On September 2, 2021, Patmon was placed on injured reserve to start the season. He was activated on November 4. Patmon scored his first touchdown on December 25, 2021, in the week 15 matchup against the Arizona Cardinals, that put the Colts up 22–13.

On October 4, 2022, Patmon was waived by the Colts. He was re-signed to the Colts' practice squad the following day.

===Buffalo Bills===
On January 17, 2023, Patmon was signed to the Buffalo Bills practice squad. He signed a reserve/future contract on January 23, 2023. He was waived on August 27, 2023.

===Carolina Panthers===
On September 5, 2023, Patmon signed with the Carolina Panthers practice squad.
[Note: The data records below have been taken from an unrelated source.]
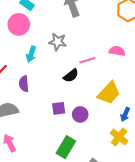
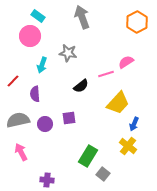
pink semicircle: (117, 51) -> (126, 62), turned -42
pink line: (87, 60) -> (106, 74), moved
purple circle: (80, 114) -> (45, 124), moved
green rectangle: (66, 147) -> (88, 156), moved

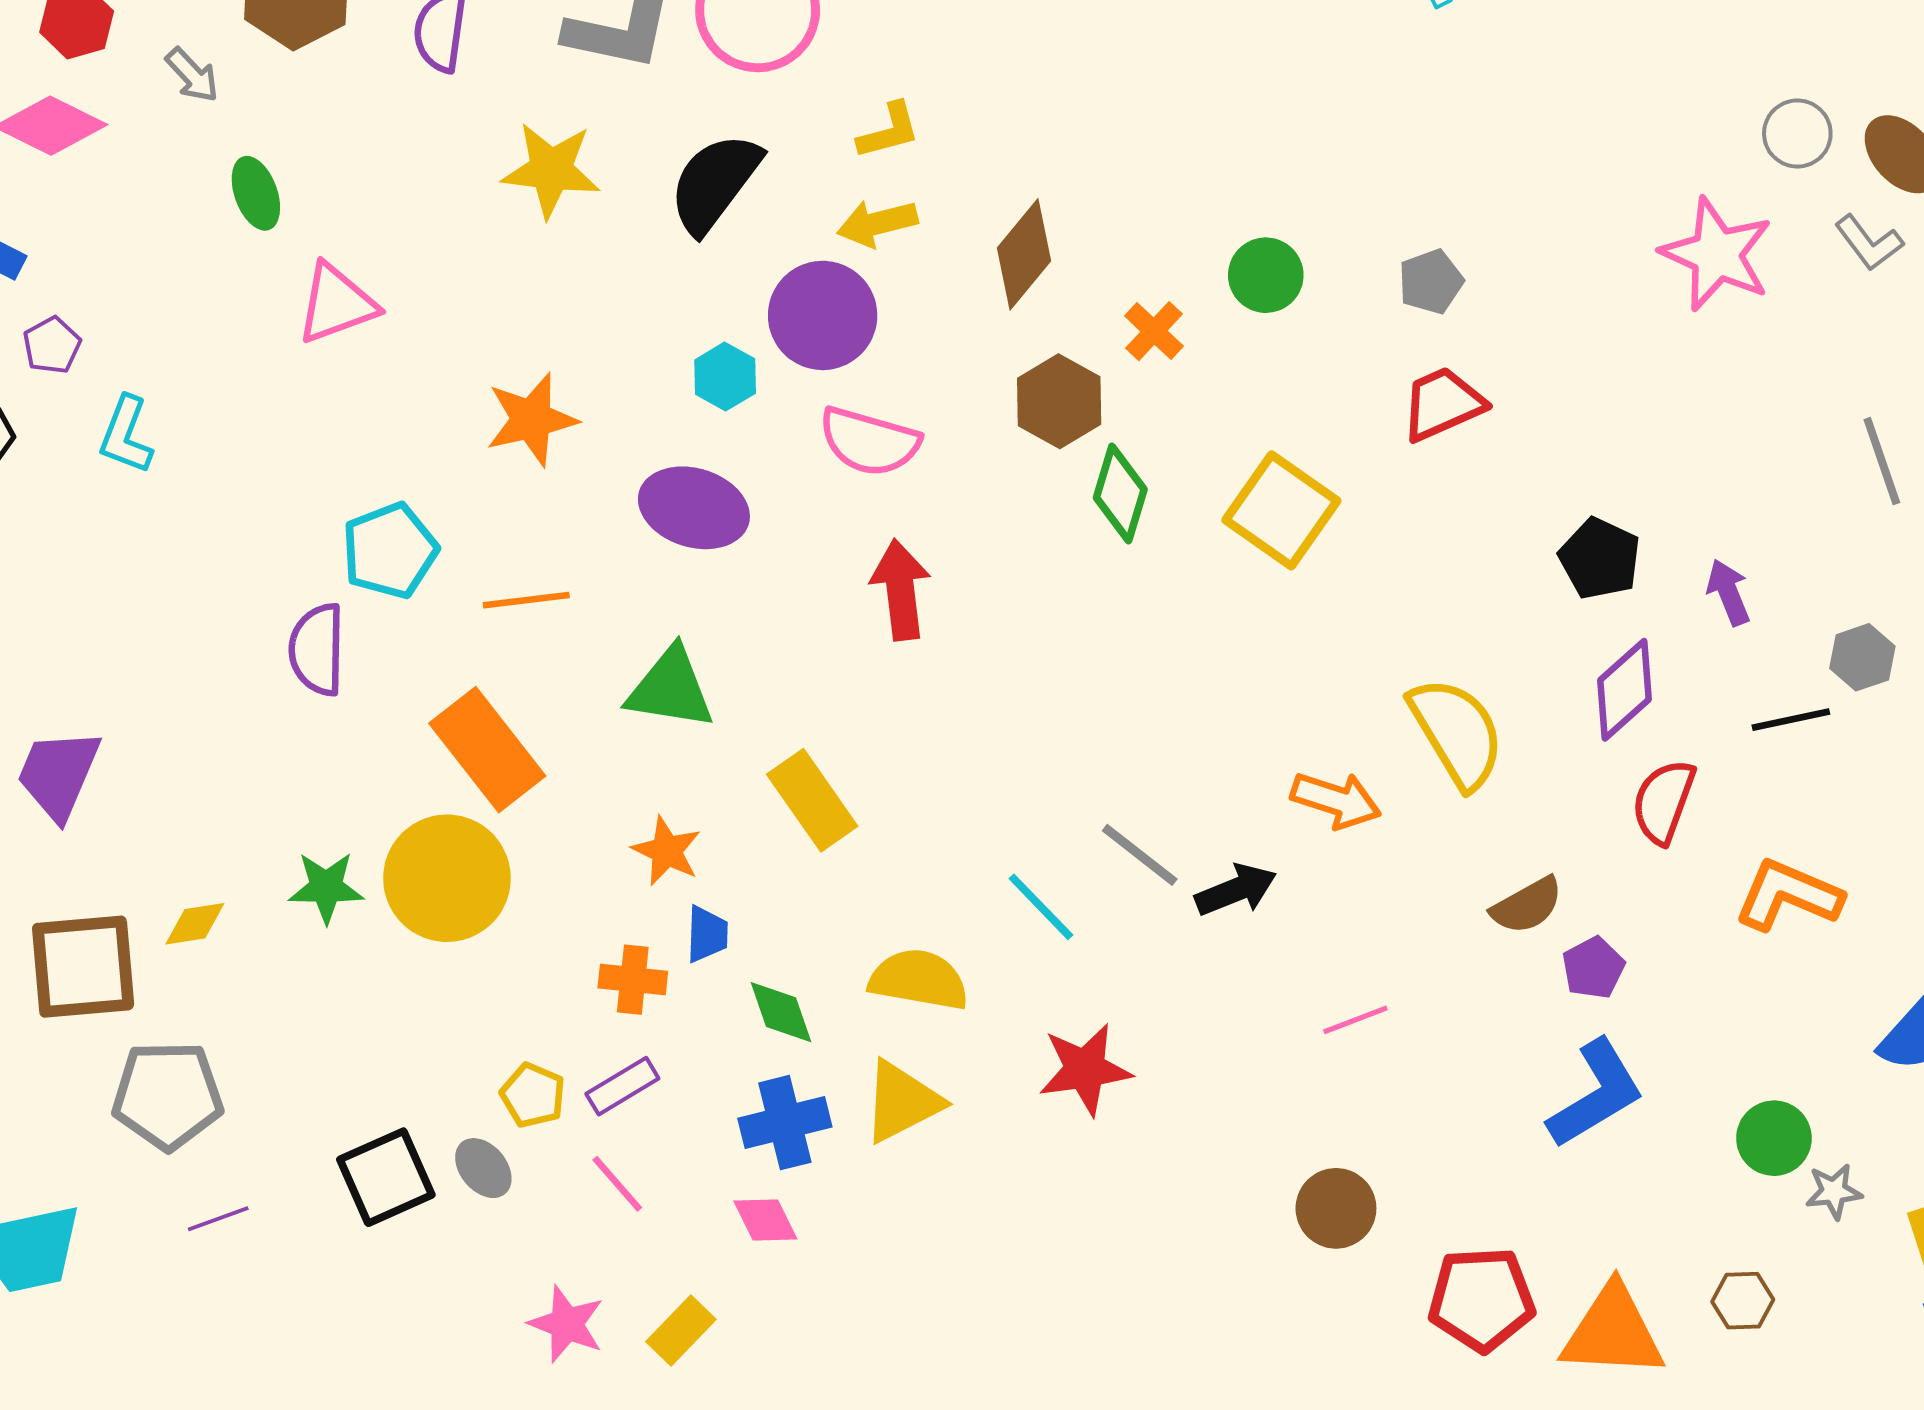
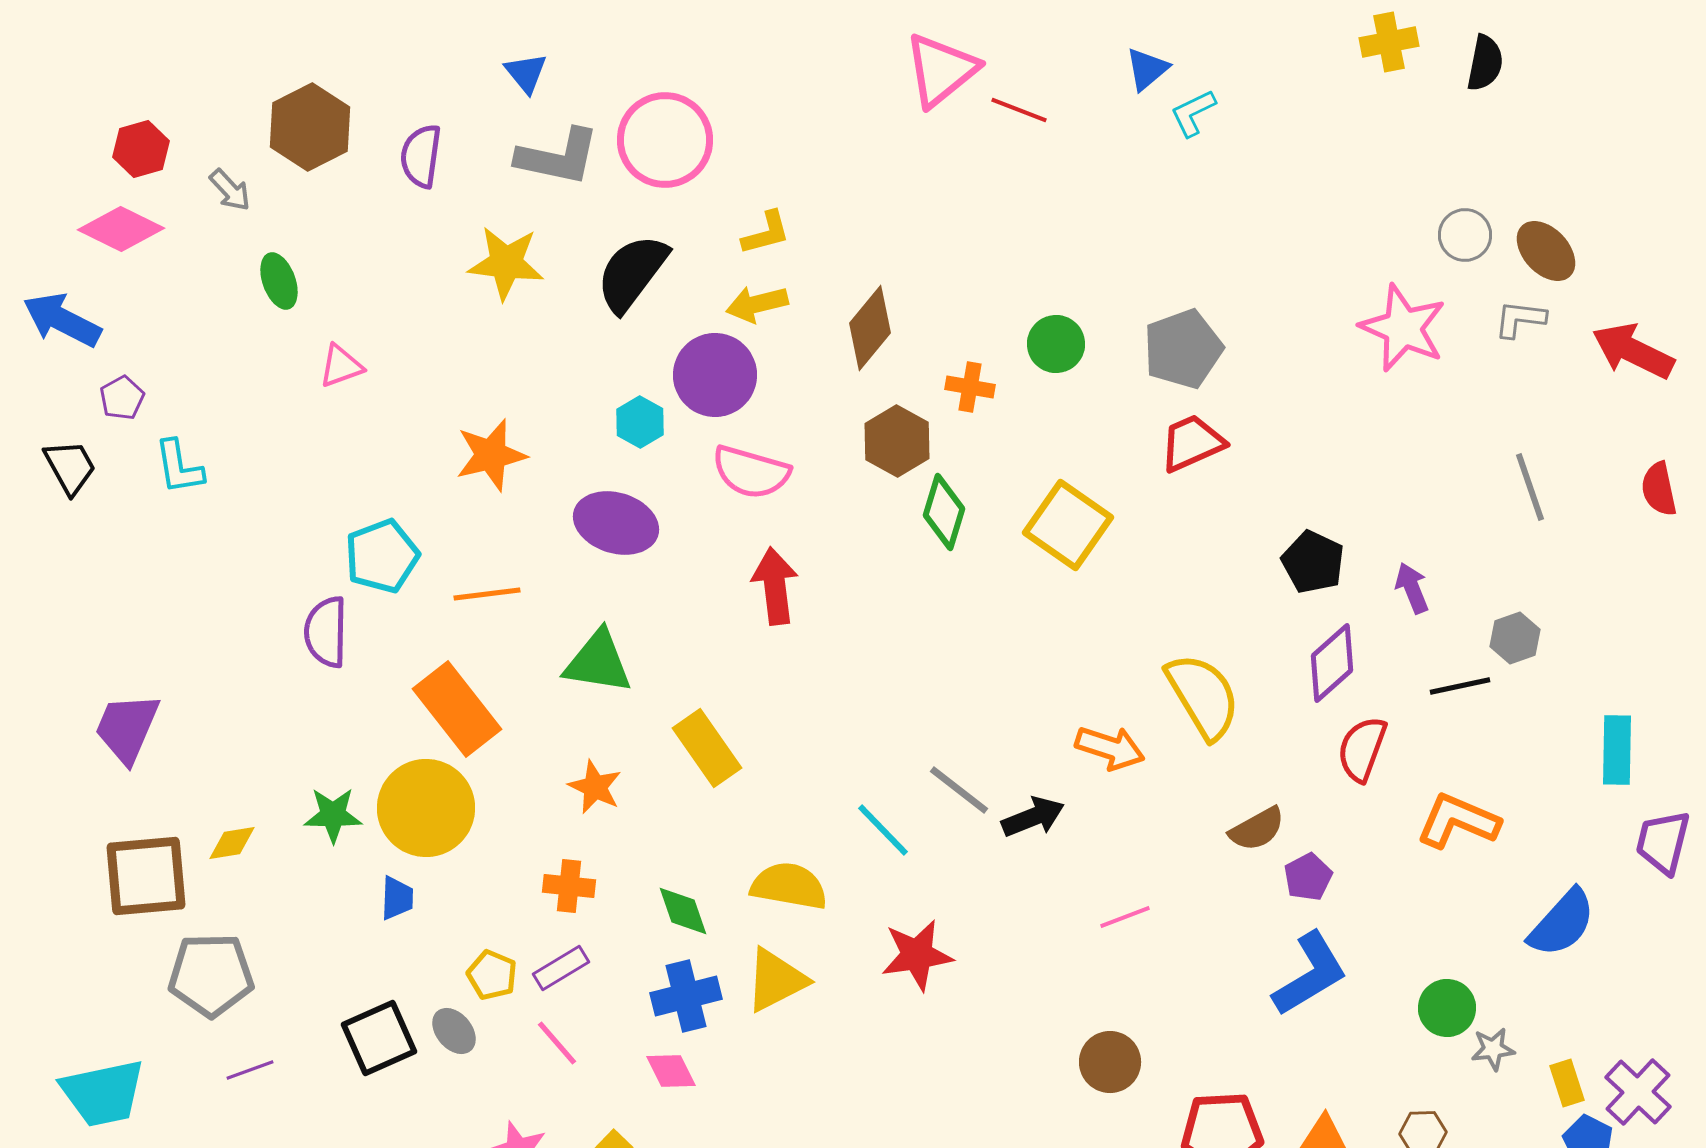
gray L-shape: (1869, 243) -> (1520, 319), turned 134
gray pentagon: (1431, 282) -> (1183, 349), size x1.6
pink triangle: (336, 304) -> (341, 366), size x0.7
orange cross: (1154, 331) -> (970, 387), turned -33
cyan L-shape: (126, 435) -> (179, 467), turned -30
blue trapezoid: (707, 934) -> (397, 898), moved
He was released on September 12.

=== Michigan Panthers ===
On February 5, 2024, Patmon signed with the Michigan Panthers of the United Football League (UFL). He was removed from the team's roster on March 21, 2024.

=== BC Lions ===
On March 25, 2024, Patmon signed with the BC Lions of the Canadian Football League (CFL). He was released by the Lions on May 15, 2024.

=== Hamilton Tiger-Cats ===
On May 27, 2024, Patmon signed with the Hamilton Tiger-Cats of the Canadian Football League (CFL). He was released on March 6, 2025.

==Professional career statistics==
===NFL===

| Year | Team | Games |  | Receiving |  |  |  |  | Rushing |  |  |  |  | Fumbles |  |
| GP | GS | Rec | Yds | Avg | Lng | TD | Att | Yds | Avg | Lng | TD | Fum | Lost |
| 2020 | IND | 1 | 0 | 0 | 0 | 0.0 | 0 | 0 | 0 | 0 | 0.0 | 0 | 0 | 0 | 0 |
| 2021 | IND | 8 | 0 | 2 | 21 | 10.5 | 14 | 1 | 0 | 0 | 0.0 | 0 | 0 | 0 | 0 |
| 2022 | IND | 1 | 0 | 2 | 24 | 12.0 | 17 | 0 | 0 | 0 | 0.0 | 0 | 0 | 0 | 0 |
| Career |  | 10 | 0 | 4 | 45 | 11.3 | 17 | 1 | 0 | 0 | 0.0 | 0 | 0 | 0 | 0 |

===CFL===

| Year | Team | Games |  | Receiving |  |  |  |  | Rushing |  |  |  |  | Fumbles |  |
| GP | GS | Rec | Yds | Avg | Lng | TD | Att | Yds | Avg | Lng | TD | Fum | Lost |
| 2024 | HAM | 7 | 3 | 13 | 156 | 12 | 22 | 0 | 0 | 0 | 0.0 | 0 | 0 | 0 | 0 |
| Total |  | 7 | 3 | 13 | 156 | 12 | 22 | 0 | 0 | 0 | 0 | 0 | 0 | 0 | 0 |

==Personal life==
Patmon was named after former Michigan Wolverines wide receiver Desmond Howard. His uncle DeWayne Patmon played linebacker at Michigan followed by the New York Giants in 2000–01.